When Keith Urban and Shane McAnally decided to write a Christmas tune, which became "I'll Be Your Santa Tonight," it was the middle of the summer, but that didn't sway either of them. Instead, Urban tried to make his Nashville home feel like Christmas to help them get into the holiday spirit, but it didn't work out quite like he planned.
“We started writing in my studio, which I decked out with colored Christmas lights, a tree, tinsel and of course I put the AC on arctic, so it was freezing!" Urban recalled in a statement. "Shane says to me, ‘Do you have a piano? and I say, 'Yeah, but its upstairs.’ So, we head upstairs to the living room –– nice and warm and toasty, with no Christmas decorations of any sort. Of course, we end up writing the whole thing there –– go figure.”
Urban wanted to write a Christmas song that would become a holiday classic, without relying on the typical feel-good lyric. Instead, the New Zealand native put his on twist on it, with a different narrative than what is expected.
“I’ve always wanted to record a Christmas song, but I really wanted to try and write something new,” Urban explained. “So, Shane came to my house and we wrote, really about a Christmas gone terribly wrong. No snow. Too much fog. Nobody can make it to the party.
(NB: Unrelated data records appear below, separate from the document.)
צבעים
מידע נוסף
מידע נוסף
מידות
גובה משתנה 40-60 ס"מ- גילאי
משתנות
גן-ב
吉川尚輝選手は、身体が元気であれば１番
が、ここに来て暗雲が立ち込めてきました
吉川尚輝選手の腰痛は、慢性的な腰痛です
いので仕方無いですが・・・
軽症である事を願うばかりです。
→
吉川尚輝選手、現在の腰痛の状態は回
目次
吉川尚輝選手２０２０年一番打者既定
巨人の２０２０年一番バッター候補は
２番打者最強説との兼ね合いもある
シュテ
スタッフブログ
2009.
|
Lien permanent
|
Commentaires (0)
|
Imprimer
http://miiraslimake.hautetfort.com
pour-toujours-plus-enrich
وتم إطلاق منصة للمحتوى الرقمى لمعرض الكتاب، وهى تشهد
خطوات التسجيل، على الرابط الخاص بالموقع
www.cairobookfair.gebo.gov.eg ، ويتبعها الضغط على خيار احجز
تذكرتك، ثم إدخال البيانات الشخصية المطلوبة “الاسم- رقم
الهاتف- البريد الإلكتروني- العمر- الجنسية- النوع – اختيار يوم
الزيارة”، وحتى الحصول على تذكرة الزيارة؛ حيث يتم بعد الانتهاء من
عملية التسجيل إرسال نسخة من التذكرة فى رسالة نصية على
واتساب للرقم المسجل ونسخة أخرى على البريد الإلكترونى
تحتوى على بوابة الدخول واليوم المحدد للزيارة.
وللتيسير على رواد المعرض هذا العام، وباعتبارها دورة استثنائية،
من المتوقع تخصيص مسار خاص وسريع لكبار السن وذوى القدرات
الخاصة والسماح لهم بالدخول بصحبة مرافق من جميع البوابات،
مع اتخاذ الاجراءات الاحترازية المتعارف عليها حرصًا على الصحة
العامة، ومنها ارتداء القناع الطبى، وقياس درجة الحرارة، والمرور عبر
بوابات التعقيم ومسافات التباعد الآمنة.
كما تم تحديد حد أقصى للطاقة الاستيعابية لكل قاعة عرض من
It’s going to be a colorless Christmas, until her man comes through.”
Urban hopes that "I'll Be Your Santa Tonight" is something that others can relate to, especially with the intricate story Urban shares in the tune.
“I wanted to write a song that could kind of just travel anywhere really, I guess, and be also about the sort of the romantic side of this particular Christmas Eve," he acknowledged, via his record label. "The idea that this girl is about to have the bleakest Christmas ’cause there’s no, there’s too much fog, there’s no snow, her mom’s not going to be able to make it, her sister can’t come, it’s all going to be a complete mess. And the guy steps up and says it’s gonna happen. ‘I’ll bring the magic.'”
The video shows Urban in a winter scene, starting in black and white and transitioning to color.
“I wanted to keep the video loose and a bit more performance-based than the actual storyline," Urban said. "Everybody has their own version of what a song should look like, so I didn’t want to touch on that too much.”